_Problem to solve_. Word for word, copy the line that contains "Whether you need" and each line after it in the data below. Pictures stay out of the copy.
BEGIN Data provided
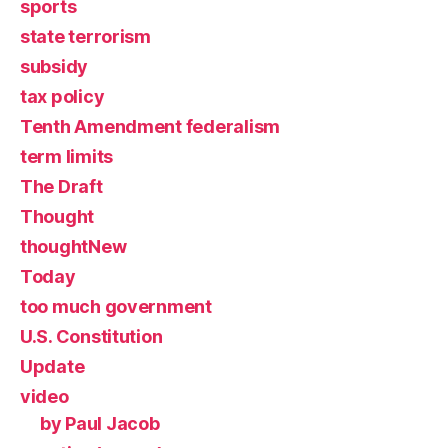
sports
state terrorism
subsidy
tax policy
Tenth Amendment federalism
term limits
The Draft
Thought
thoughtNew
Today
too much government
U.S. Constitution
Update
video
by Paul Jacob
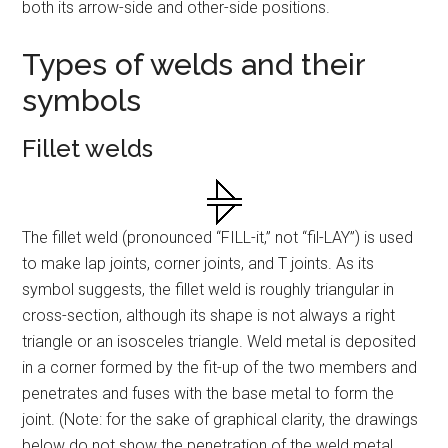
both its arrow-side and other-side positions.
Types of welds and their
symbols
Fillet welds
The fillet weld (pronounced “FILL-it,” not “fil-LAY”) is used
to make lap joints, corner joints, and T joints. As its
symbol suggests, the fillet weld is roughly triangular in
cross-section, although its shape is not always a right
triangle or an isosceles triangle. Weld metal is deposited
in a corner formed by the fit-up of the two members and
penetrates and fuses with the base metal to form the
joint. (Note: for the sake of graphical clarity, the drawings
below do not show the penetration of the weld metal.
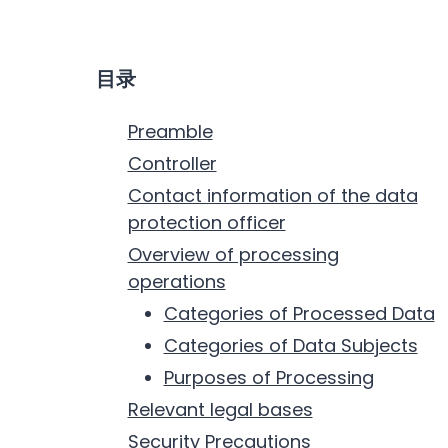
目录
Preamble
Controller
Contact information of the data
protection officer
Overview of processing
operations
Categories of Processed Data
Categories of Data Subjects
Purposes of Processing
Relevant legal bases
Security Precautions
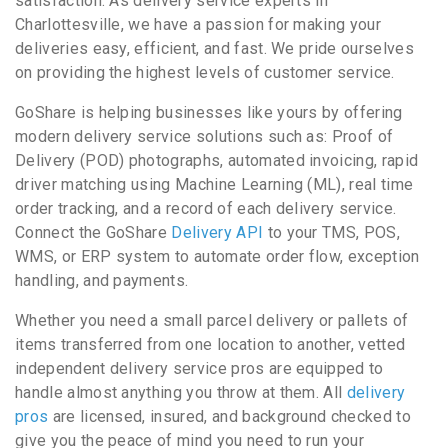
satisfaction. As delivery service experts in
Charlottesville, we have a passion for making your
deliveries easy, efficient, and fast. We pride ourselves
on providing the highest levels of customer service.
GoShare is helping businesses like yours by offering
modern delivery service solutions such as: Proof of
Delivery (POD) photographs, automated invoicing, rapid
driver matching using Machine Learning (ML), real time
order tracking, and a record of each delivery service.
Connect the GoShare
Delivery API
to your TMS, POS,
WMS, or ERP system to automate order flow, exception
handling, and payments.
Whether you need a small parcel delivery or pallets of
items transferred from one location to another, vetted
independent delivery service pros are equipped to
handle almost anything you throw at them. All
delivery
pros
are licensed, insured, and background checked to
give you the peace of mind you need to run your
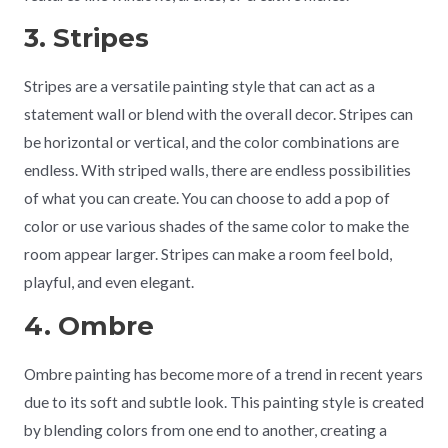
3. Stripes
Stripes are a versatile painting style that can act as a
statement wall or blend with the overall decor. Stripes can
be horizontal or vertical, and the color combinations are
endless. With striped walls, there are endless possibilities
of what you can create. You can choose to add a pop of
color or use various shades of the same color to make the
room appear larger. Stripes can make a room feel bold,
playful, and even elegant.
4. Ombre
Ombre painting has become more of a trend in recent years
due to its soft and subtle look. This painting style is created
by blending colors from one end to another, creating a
END Data provided
_Answer to this problem_.
Whether you need a small parcel delivery or pallets of
items transferred from one location to another, vetted
independent delivery service pros are equipped to
handle almost anything you throw at them. All
delivery
pros
are licensed, insured, and background checked to
give you the peace of mind you need to run your
3. Stripes
Stripes are a versatile painting style that can act as a
statement wall or blend with the overall decor. Stripes can
be horizontal or vertical, and the color combinations are
endless. With striped walls, there are endless possibilities
of what you can create. You can choose to add a pop of
color or use various shades of the same color to make the
room appear larger. Stripes can make a room feel bold,
playful, and even elegant.
4. Ombre
Ombre painting has become more of a trend in recent years
due to its soft and subtle look. This painting style is created
by blending colors from one end to another, creating a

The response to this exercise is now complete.